Tujuan keduanya sebenarnya mendirikan negara khilafah, tujuan politik. Cara-cara yang mereka gunakan memang dengan kekerasan, tetapi mereka mengatasnamakan agama. Agama ini sebagai daya tarik. Sebenarnya kita harus lakukan assessment (penilaian) ketika ada orang terpapar paham radikal, apakah dia memang punya tujuan politik atau dia menjadi korban propaganda. Ini perlu ada penilaian lebih detil.
Kriteria orang seperti apa yang kini mereka (teroris) incar dalam menyebarkan paham radikal?
Media sosial sekarang jadi alat penting untuk propaganda, cara paling efektif karena mereka bisa menyebarkan dan bisa dilihat oleh siapa pun. Berbeda dengan era dulu. Kalau al-Jama'a al-Islamiyya mereka tatap muka orang per orang, jadi waktunya cukup lama untuk meyakinkan orang untuk ikut kelompok mereka. Kalau sekarang cukup cepat, apalagi dengan fenomena di mana orang hanya menganggap kebenaran pada apa yang mereka sukai.
Saya kurang setuju dengan pendekatan-pendekatan ekonomi dan pendidikan tertentu. Sebagai contoh, ada orang yang cukup mampu tetapi terpapar paham radikal juga. Ada kasus petinggi di BP Batam dan mantan PNS Kementerian Keuangan yang juga terpapar paham radikal. Ini mematahkan asumsi bahwa orang dari kalangan ekonomi rendah mudah terpapar. Termasuk pendidikan, S2 saja juga ada yang terpapar.
Ini bukan masalah ekonomi atau pendidikan tapi mereka memang rentan. Lalu mereka melihat ada sesuatu yang menarik, ada ideologi yang membuat mereka tertarik, ya sudah masuk. Semakin gencar paparan ideologi yang masuk, kerentanannya cukup tinggi, tidak punya benteng, ya sudah, jadi itu.
Saat ini menjadi perbincangan bahwa definisi radikalisme dinilai banyak pihak tidak tepat sasaran, tanggapan Anda?
Harusnya definisi itu dipertegas. Saya membatasi radikalisme adalah orang yang mempunyai paham radikal yang menggunakan cara kekerasan untuk meraih tujuan.
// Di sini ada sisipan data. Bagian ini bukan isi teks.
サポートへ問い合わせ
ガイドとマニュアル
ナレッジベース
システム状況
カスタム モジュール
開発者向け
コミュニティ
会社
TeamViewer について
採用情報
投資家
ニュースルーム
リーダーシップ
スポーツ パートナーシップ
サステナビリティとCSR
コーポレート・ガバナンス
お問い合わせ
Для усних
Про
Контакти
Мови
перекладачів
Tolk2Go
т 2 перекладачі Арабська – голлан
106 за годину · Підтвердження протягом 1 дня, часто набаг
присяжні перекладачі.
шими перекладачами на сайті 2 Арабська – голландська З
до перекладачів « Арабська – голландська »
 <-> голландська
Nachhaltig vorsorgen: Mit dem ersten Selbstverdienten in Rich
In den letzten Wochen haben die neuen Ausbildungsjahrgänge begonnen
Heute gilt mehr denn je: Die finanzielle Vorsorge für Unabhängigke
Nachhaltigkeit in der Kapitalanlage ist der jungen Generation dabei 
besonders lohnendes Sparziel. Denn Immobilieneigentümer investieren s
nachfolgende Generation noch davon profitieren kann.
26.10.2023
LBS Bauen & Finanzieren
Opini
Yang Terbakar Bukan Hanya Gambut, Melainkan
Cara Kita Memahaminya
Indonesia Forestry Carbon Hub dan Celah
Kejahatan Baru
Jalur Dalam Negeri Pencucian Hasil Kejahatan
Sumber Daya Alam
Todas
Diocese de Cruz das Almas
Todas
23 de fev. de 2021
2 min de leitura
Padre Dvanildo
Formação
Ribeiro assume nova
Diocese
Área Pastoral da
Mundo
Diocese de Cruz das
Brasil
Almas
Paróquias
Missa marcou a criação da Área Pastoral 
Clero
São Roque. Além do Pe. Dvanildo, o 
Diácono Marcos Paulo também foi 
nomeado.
Biasanya tujuan mereka adalah tujuan politik. Karena mereka mempunyai tujuan seperti ingin menegakkan negara khilafah atau kalau di dalam kelompok-kelompok Papua separatis ingin memisahkan diri dari NKRI. Ini kan mereka punya tujuan/agenda politik.
Ada juga orang yang melakukan kekerasan tapi tidak punya tujuan politik, hanya ekonomi. Ini bukan radikal, ini kriminal. Biasanya kriminal kalau setelah melakukan kekerasan dan mendapatkan manfaat ekonomi, dia pergi menghilangkan jejak, tidak menampakkan diri. Kalau radikal, dia ekspos diri, sengaja pamer. Harus disepakati dulu oleh seluruh pemangku kepentingan supaya tidak terjadi konflik definisi. Saya setuju kalau radikal itu disebut saja anti-Pancasila, parameternya dia tidak setuju Pancasila, tidak setuju lima sila yang ada.
Baca juga: BNPT Pertimbangkan Ganti Istilah Radikalisme
Apa yang perlu ditingkatkan oleh pemerintah dalam melakukan langkah-langkah preventif terkait masalah terorisme maupun radikalisme?
BNPT perlu lebih maksimal lagi membangun ketahanan nasional, dalam arti masyarakat disadarkan akan bahaya radikalisme. Masyarakat diberi wake up alarm, ini loh sudah bahaya, segara lakukan deteksi dini. Jadi paling penting melibatkan masyarakat, BNPT tidak bisa sendirian menangani seperti ini.
Lalu bagaimana Anda melihat sikap pemerintah sejauh ini terhadap para pelaku tindak pidana terorisme? Yang terbaru, pemerintah telah mengangkat istri terpidana pelaku bom Bali Umar Patek sebagai WNI.
Harus tegas terhadap pelaku kejahatan luar biasa, namun pembinaan juga perlu. Bagi teroris yang sudah jalani hukuman dan mau membantu pemerintah privilege itu wajar. Pendekatan restorative justice, ini bagian dari upaya deradikalisasi. (ae)
Wawancara untuk DW Indonesia dilakukan oleh Rizki Akbar Putra dan telah diedit sesuai konteks.